What to do
All lines from the one that mentions "Chi phí đi du" through the last of the entries below must be copied exactly, with both ends kept.

==== Records provided

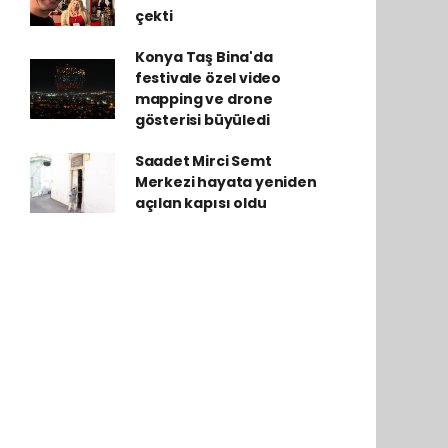
çekti
Konya Taş Bina'da
festivale özel video
mapping ve drone
gösterisi büyüledi
Saadet Mirci Semt
Merkezi hayata yeniden
açılan kapısı oldu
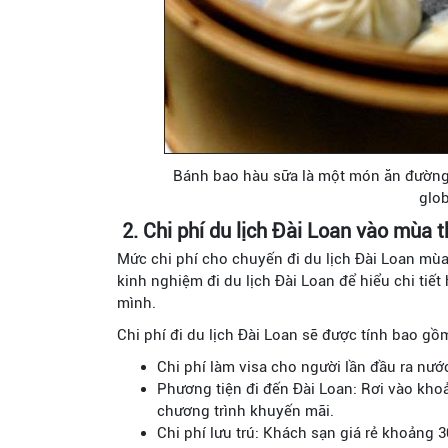
Bánh bao hàu sữa là một món ăn đường
glob
2. Chi phí du lịch Đài Loan vào mùa 
Mức chi phí cho chuyến đi du lịch Đài Loan mùa
kinh nghiệm đi du lịch Đài Loan để hiểu chi tiế
mình.
Chi phí đi du lịch Đài Loan sẽ được tính bao gồ
Chi phí làm visa cho người lần đầu ra nướ
Phương tiện đi đến Đài Loan: Rơi vào kho
chương trình khuyến mãi.
Chi phí lưu trú: Khách sạn giá rẻ khoảng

========

Task response
Chi phí đi du lịch Đài Loan sẽ được tính bao gồ
Chi phí làm visa cho người lần đầu ra nướ
Phương tiện đi đến Đài Loan: Rơi vào kho
chương trình khuyến mãi.
Chi phí lưu trú: Khách sạn giá rẻ khoảng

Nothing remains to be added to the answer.